PROBLEM DETAILS:
An exact copy of all the data, minus the images, is required.

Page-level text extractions

☆ ☆ ☆ ☆ ☆

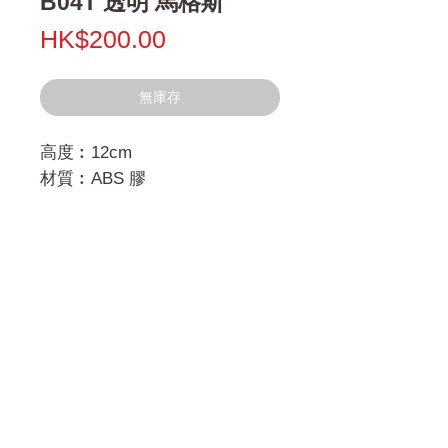
B04T 透明 馬格斯
價
HK$200.00
格
無庫存
高度︰12cm
材質︰ABS 膠
門市 Shop
地址︰
油麻地彌敦道534-538
現時點
商場2樓275A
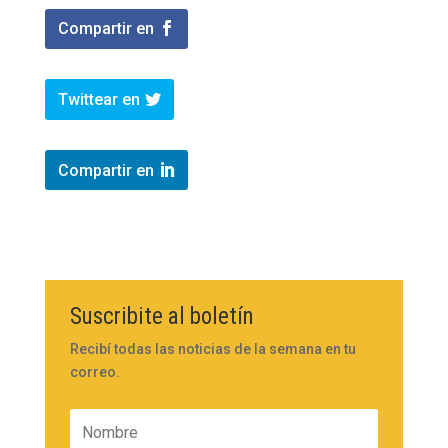
Compartir en
Twittear en
Compartir en
Suscribite al boletín
Recibí todas las noticias de la semana en tu
correo.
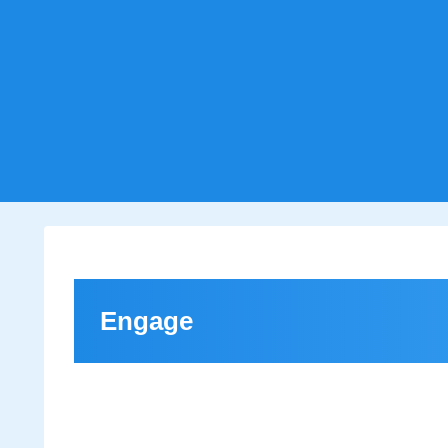
Engage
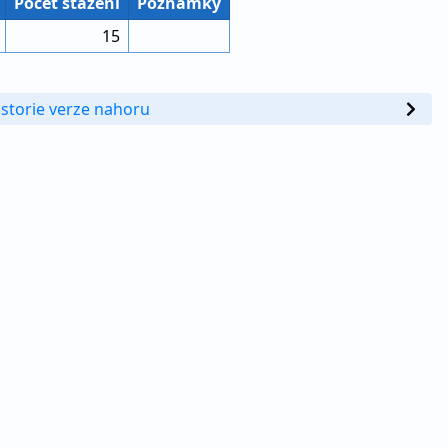
Počet stažení
Poznámky
15
istorie verze nahoru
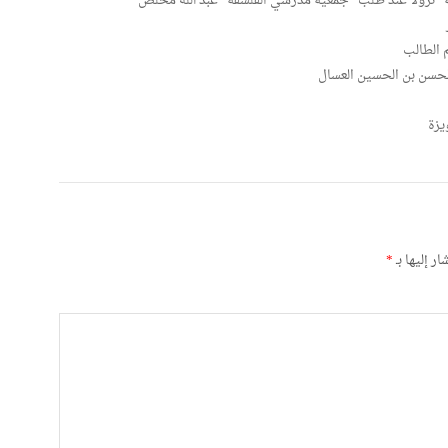
ة” نزولا عند طلب “جمعية مدرسي الفلسفة” عبد الله مخلص
م الطالب
لحسن بن الحسين العسال
يزة
ر إليها بـ
*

☆ ☆ ☆ ☆ ☆

RESULT OF THIS EXERCISE:
B04T 透明 馬格斯
價
HK$200.00
格
無庫存
高度︰12cm
材質︰ABS 膠
門市 Shop
地址︰
油麻地彌敦道534-538
現時點
商場2樓275A
Compartir en
Twittear en
Compartir en
Suscribite al boletín
Recibí todas las noticias de la semana en tu
correo.
Engage
Počet stažení
Poznámky
15
istorie verze nahoru
ة” نزولا عند طلب “جمعية مدرسي الفلسفة” عبد الله مخلص
م الطالب
لحسن بن الحسين العسال
يزة
ر إليها بـ
*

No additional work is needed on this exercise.